Der Geschmack der Milch spielt eine untergeordnete Rolle

Der Siegeszug der HF-Kuh scheint noch lange nicht am Ende: Züchter finden immer noch Mittel und Möglichkeiten, die Milchkuh zu optimieren – für billigere Milch und billigere Butter in immer größeren Mengen. Doch längst rühren sich auch kritische Stimmen.

Der Erfolg der HF-Kuh hat die Rassenvielfalt unter den Hausrindern stark eingeschränkt, was für die züchterische Zukunft auch ein Gefahrenpotenzial darstellen könnte. Denn sollte sich die HF-Kuh dereinst etwa als besonders anfällig für neuartige Viren oder Keime erweisen, gibt es kaum alternative Genpools, mit denen man Resistenzen einzüchten könnte.

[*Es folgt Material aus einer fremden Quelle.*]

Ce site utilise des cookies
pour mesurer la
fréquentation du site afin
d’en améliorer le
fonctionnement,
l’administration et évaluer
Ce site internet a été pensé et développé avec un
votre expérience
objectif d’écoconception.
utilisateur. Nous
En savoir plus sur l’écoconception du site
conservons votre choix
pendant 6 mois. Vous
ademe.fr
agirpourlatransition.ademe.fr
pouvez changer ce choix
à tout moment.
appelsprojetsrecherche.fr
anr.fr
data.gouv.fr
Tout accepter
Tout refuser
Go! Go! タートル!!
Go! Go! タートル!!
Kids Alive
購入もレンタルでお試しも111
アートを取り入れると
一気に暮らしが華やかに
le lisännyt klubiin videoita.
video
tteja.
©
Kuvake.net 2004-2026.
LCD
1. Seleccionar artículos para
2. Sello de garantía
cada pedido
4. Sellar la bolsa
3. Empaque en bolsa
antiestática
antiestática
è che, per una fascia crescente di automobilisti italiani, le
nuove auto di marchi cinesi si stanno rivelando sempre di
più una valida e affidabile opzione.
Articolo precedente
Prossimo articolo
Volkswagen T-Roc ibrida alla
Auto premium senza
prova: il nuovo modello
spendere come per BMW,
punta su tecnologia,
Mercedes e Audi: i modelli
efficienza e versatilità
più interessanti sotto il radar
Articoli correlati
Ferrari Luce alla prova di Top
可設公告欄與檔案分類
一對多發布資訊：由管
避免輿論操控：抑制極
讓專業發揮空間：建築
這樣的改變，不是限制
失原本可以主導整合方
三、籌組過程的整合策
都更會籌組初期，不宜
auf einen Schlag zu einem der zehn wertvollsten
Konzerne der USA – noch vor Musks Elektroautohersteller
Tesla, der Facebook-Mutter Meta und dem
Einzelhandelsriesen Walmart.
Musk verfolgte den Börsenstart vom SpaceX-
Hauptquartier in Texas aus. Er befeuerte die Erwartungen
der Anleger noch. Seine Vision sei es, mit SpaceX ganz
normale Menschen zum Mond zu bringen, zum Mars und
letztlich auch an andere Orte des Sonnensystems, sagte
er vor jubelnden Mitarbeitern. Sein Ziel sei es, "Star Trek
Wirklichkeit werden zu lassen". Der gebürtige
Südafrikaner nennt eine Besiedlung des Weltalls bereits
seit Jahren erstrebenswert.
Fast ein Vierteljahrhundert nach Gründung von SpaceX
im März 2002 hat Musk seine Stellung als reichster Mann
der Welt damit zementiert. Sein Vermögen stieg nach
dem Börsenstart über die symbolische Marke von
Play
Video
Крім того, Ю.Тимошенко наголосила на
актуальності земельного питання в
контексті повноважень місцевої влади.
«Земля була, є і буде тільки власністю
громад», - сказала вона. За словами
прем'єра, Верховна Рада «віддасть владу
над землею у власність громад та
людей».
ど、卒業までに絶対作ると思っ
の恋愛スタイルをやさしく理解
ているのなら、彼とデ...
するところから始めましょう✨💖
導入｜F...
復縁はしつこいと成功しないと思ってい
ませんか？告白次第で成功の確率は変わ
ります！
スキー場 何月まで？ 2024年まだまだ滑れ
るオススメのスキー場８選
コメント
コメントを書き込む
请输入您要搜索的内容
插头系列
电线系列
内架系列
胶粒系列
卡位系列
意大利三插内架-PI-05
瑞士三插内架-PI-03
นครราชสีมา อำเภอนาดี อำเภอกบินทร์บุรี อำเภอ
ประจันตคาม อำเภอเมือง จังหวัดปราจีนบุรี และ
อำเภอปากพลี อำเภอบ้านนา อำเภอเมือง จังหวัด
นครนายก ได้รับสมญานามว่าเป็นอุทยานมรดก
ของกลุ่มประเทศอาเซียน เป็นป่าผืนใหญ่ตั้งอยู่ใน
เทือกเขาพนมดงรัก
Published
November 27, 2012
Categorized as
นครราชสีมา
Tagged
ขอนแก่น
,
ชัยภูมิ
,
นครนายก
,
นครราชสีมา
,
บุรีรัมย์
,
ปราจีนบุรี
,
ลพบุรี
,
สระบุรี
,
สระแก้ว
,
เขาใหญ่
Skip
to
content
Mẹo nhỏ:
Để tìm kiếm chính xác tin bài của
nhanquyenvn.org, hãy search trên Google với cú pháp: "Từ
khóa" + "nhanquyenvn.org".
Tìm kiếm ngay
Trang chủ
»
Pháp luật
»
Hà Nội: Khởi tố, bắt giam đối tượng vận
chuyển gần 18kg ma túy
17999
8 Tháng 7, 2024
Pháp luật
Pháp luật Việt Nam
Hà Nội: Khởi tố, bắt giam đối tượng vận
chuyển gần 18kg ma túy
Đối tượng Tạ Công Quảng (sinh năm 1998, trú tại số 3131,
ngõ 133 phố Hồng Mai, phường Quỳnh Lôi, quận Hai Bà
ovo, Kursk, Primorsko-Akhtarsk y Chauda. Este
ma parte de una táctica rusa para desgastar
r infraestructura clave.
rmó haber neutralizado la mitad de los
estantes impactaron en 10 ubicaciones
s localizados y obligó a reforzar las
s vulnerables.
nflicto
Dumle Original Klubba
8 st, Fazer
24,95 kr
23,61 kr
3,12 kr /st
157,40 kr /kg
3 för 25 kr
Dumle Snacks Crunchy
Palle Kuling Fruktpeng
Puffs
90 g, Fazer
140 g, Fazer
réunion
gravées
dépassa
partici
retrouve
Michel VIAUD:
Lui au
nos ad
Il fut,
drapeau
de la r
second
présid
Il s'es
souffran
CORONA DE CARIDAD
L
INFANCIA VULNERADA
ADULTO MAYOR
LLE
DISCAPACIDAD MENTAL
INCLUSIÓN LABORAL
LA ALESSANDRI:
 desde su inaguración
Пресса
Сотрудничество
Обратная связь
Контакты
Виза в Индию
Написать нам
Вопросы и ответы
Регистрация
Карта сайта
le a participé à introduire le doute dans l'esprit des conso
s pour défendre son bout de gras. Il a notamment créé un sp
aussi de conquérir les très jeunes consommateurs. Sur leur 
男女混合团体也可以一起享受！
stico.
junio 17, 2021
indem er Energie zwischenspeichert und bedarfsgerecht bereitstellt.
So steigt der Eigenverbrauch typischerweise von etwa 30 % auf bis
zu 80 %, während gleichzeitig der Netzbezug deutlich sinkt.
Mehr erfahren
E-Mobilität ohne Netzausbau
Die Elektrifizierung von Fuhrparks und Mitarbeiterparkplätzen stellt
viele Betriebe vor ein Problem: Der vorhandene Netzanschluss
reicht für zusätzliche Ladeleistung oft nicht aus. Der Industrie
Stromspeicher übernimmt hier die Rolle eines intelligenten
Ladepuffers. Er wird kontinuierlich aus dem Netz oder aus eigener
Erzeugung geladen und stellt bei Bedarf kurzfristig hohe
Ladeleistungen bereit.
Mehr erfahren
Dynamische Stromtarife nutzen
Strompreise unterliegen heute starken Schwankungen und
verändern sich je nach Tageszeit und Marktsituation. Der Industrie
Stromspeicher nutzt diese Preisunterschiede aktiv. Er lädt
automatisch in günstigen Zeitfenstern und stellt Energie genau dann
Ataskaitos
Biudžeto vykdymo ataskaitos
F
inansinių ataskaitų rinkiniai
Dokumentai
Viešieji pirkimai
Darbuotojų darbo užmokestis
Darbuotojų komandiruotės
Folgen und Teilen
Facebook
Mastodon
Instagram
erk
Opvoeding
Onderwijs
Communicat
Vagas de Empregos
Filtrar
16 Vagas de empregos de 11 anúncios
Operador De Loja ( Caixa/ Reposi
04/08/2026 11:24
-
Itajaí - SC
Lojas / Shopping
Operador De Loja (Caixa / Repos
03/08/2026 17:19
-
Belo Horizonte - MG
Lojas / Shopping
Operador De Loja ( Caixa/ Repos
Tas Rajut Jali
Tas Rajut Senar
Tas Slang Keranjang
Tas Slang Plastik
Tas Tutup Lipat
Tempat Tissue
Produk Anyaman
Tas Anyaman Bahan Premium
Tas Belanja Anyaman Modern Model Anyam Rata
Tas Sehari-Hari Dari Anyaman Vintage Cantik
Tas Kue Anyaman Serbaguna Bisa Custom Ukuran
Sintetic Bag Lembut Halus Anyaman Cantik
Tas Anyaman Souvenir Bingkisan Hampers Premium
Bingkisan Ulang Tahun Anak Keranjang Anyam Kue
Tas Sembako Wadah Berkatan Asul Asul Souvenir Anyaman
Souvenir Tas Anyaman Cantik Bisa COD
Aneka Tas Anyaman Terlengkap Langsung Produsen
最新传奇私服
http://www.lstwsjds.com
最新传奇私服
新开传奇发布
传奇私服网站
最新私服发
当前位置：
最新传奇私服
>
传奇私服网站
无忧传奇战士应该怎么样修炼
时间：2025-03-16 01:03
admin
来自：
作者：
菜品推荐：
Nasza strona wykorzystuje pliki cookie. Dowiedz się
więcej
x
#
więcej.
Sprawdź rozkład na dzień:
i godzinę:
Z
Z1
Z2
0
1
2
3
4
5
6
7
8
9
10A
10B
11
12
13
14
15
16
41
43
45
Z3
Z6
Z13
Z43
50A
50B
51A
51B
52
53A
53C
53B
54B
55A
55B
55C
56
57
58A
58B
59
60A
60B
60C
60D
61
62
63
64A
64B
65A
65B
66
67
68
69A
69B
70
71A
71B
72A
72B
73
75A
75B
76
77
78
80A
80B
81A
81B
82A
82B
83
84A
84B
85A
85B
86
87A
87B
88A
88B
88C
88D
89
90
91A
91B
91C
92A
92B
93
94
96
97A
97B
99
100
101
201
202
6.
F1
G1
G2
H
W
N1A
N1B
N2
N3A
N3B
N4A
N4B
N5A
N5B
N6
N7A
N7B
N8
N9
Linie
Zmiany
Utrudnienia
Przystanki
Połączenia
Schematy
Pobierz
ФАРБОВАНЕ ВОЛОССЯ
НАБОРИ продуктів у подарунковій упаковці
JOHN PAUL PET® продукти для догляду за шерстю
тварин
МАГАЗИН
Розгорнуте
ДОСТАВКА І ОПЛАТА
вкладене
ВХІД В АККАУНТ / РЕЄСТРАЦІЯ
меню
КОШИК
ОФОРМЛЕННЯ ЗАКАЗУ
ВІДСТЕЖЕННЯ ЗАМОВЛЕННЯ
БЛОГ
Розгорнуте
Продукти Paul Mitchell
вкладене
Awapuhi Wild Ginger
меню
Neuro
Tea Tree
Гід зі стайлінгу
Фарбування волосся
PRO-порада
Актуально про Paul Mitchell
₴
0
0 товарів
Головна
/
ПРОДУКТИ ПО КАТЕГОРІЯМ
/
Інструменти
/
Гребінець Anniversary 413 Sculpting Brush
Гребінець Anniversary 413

Auch manchem Verbraucher ist die Hochleistungsmaschine HF-Kuh unheimlich geworden – nach Schätzungen lag der Anteil an Biomilch in der gesamten deutschen Milchwirtschaft im Jahr 2012 bei gut zwei Prozent. Der Anteil der Biomilch, die als Frischmilch auf dem Tisch landet, ist etwa doppelt so hoch.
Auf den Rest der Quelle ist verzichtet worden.